Questa pianta fa parte delle Clusinacee e produce una resina arancione che una volta era usata come pigmento in polvere.

Inoltre va detto che la buccia del frutto è utilizzata da secoli dalle popolazioni asiatiche in quanto considerata il migliore brucia-grassi naturale, per via della sua capacità di inibire l’assorbimento e l’accumulo del tessuto adiposo. 

Proprietà 

La garcinia possiede alcuni principi attivi come l’acido idrossicitrico. La scorza del frutto di questa pianta contiene polisaccaridi, carotenoidi, flavonoidi, e vitamine oltre a pectine e all’acido idrossicitrico (HCA) che ha la capacità di bloccare l’enzima TAP citratoliasi che tradotto, in sostanza, significa metabolizzare meglio i grassi.

Questa è la proprietà prima della Garcinia, ovvero la capacità di eliminare i grassi in eccesso nell’organismo. Inoltre parlando di acido idrossicitrico, trattiamo di un acido molto raro in natura. Questo perché il principio attivo di cui parliamo ha la capacità di bloccare la sintesi del colesterolo.

Pensate che l’assunzione di questa pianta permette di ridurre trigliceridi e colesterolo del 30% partendo dagli zuccheri. Oltre a questa proprietà ha funzione lassativa secondarie, agendo in aiuto del fegato nello smaltire i grassi.

Oltre a ciò riescono a ridurre il senso di fame attraverso l’energia accumulata dalla demolizione completa dei grassi. Queste qualità fanno si che la Garcinia, evitando che si formi accumulo di tessuto adiposo, sia spesso consigliata in caso di obesità, per la sua proprietà dimagrante e coadiuvante nel controllo del peso.

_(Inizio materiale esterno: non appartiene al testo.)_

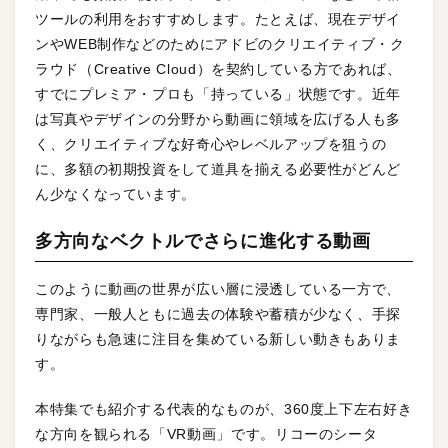
ツールの利用をおすすめします。たとえば、現在デザイ
ンやWEB制作などのためにアドビのクリエイティブ・ク
ラウド（Creative Cloud）を契約している方であれば、
すでにプレミア・プロも「持っている」状態です。近年
は写真やデザインの分野から動画に領域を広げる人も多
く、クリエイティブな好奇心やレベルアップを狙うの
に、多額の初期投資をして道具を揃える必要性がどんど
ん少なくなっています。
多方向なベクトルでさらに進化する動画
このように動画の世界が広い層に浸透している一方で、
専門家、一般人ともに過去の体験や蓄積が少なく、手探
りながらも急速に注目を集めている新しい動きもありま
す。
本特集でも紹介する代表的なものが、360度上下左右好き
な方向を観られる「VR動画」です。リコーのシータ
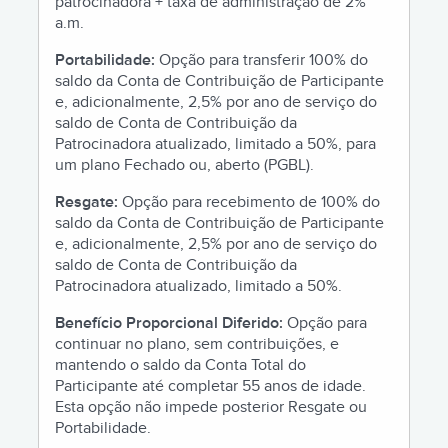
patrocinadora + taxa de administração de 2%
a.m.
Portabilidade:
Opção para transferir 100% do
saldo da Conta de Contribuição de Participante
e, adicionalmente, 2,5% por ano de serviço do
saldo de Conta de Contribuição da
Patrocinadora atualizado, limitado a 50%, para
um plano Fechado ou, aberto (PGBL).
Resgate:
Opção para recebimento de 100% do
saldo da Conta de Contribuição de Participante
e, adicionalmente, 2,5% por ano de serviço do
saldo de Conta de Contribuição da
Patrocinadora atualizado, limitado a 50%.
Benefício Proporcional Diferido:
Opção para
continuar no plano, sem contribuições, e
mantendo o saldo da Conta Total do
Participante até completar 55 anos de idade.
Esta opção não impede posterior Resgate ou
Portabilidade.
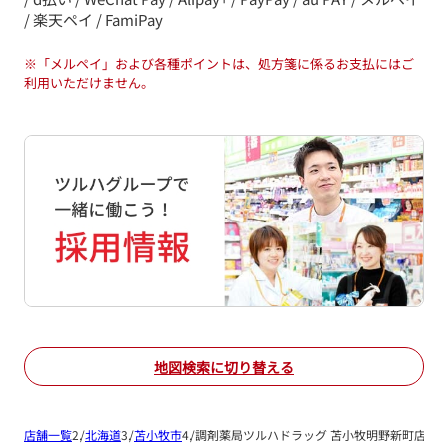
/ 楽天ペイ / FamiPay
※
「メルペイ」および各種ポイントは、処方箋に係るお支払にはご
利用いただけません。
地図検索に切り替える
店舗一覧
北海道
苫小牧市
調剤薬局ツルハドラッグ 苫小牧明野新町店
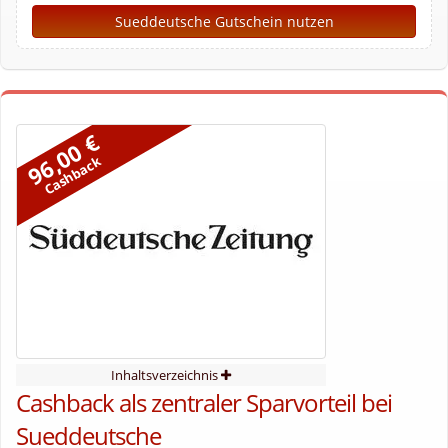
Sueddeutsche Gutschein nutzen
96,00 €
Cashback
Inhaltsverzeichnis
Cashback als zentraler Sparvorteil bei
Sueddeutsche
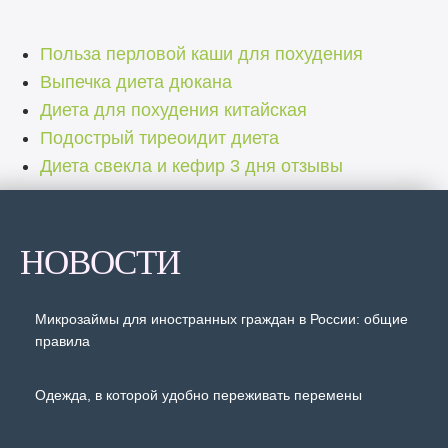
Польза перловой каши для похудения
Выпечка диета дюкана
Диета для похудения китайская
Подострый тиреоидит диета
Диета свекла и кефир 3 дня отзывы
НОВОСТИ
Микрозаймы для иностранных граждан в России: общие
правила
Одежда, в которой удобно переживать перемены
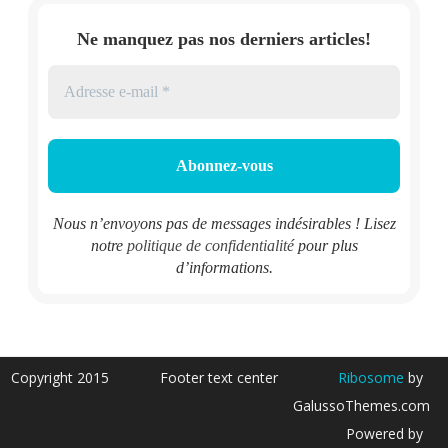
Ne manquez pas nos derniers articles!
Nous n’envoyons pas de messages indésirables ! Lisez
notre
politique de confidentialité
pour plus
d’informations.
Copyright 2015
Footer text center
Ribosome
by
GalussoThemes.com
Powered by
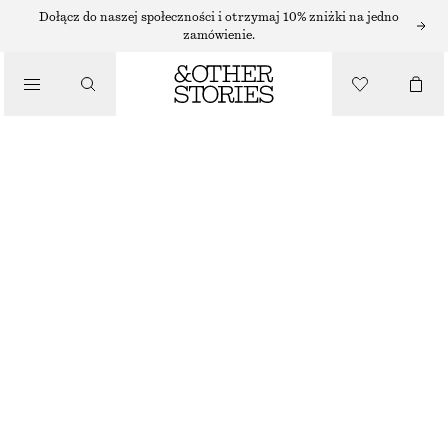
Dołącz do naszej społeczności i otrzymaj 10% zniżki na jedno
zamówienie.
/
BLUZKI I KOSZULE
BAWEŁNIANA BLUZKA Z OBSZERNYMI RĘKAWAMI
210 ZŁ
/
NAJNIŻSZA CENA W CIĄGU OSTATNICH 30 DNI PRZED OBNIŻKĄ:
210 ZŁ
UBRANIA
CENA REGULARNA:
290 ZŁ
OSTATNIA SZANSA
MOLE
32
34
36
38
40
42
44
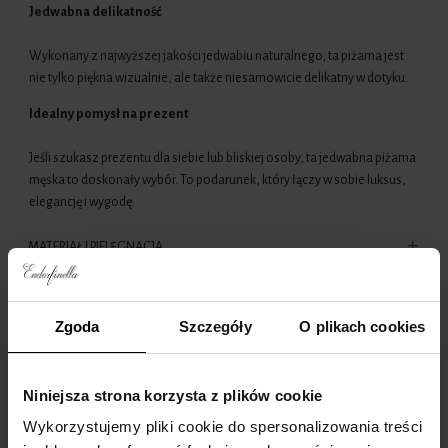
Jedwabna delikatność
Wykonany z najwyższej jakości jedwabiu naturalnego, ta piżama jest
nie tylko piękna wizualnie, ale także niesamowicie delikatny w dotyku.
Idealny pomysł na prezent
Jeśli szukasz prezentu dla siebie lub bliskiej osoby, ta jedwabna piżama
męska to doskonały wybór. To podarunek, który łączy w sobie luksus,
elegancję i wygodę.
MATERIAŁ I PIELĘGNACJA
Sprawdź również
Zgoda
Szczegóły
O plikach cookies
Promocja
Promocj
Niniejsza strona korzysta z plików cookie
Wykorzystujemy pliki cookie do spersonalizowania treści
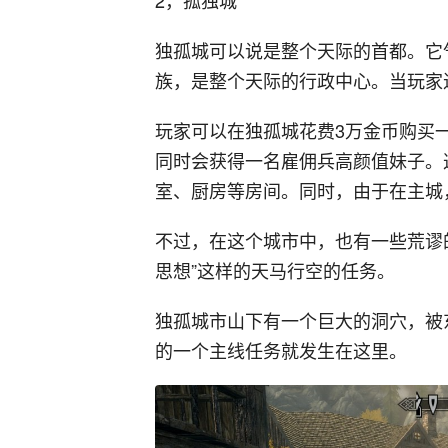
独孤城可以说是整个天际的首都。它
族，是整个天际的行政中心。当玩家
玩家可以在独孤城花费3万金币购买
同时会获得一名雇佣兵高颜值妹子。
室、厨房等房间。同时，由于在主城
不过，在这个城市中，也有一些荒谬
思想”这样的天马行空的任务。
独孤城市山下有一个巨大的洞穴，被
的一个主线任务就发生在这里。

Quindi si può dire che la Garcinia sia una di quelle piante con una qualità ben mirata, quella della riduzione della sintesi di acidi grassi e lipidi, riduzione del deposito di lipidi nel tessuto adiposo e riduzione dell’appetito.

Uso

L’uso è prettamente interno. Con 500-1000 mg al giorno di estratto secco sottoforma di compresse o capsule, normalmente consigliate in due somministrazioni a metà mattina e a metà pomeriggio.

Inoltre va aggiunto che questo acido organico è in grado di inibire la citrato liasi, un enzima responsabile della conversione dei carboidrati in lipidi. L’effetto complessivo è quindi quello di interferire con la biosintesi e l’accumulo di grassi. Tutto a vantaggio di chi esagera coi carboidrati.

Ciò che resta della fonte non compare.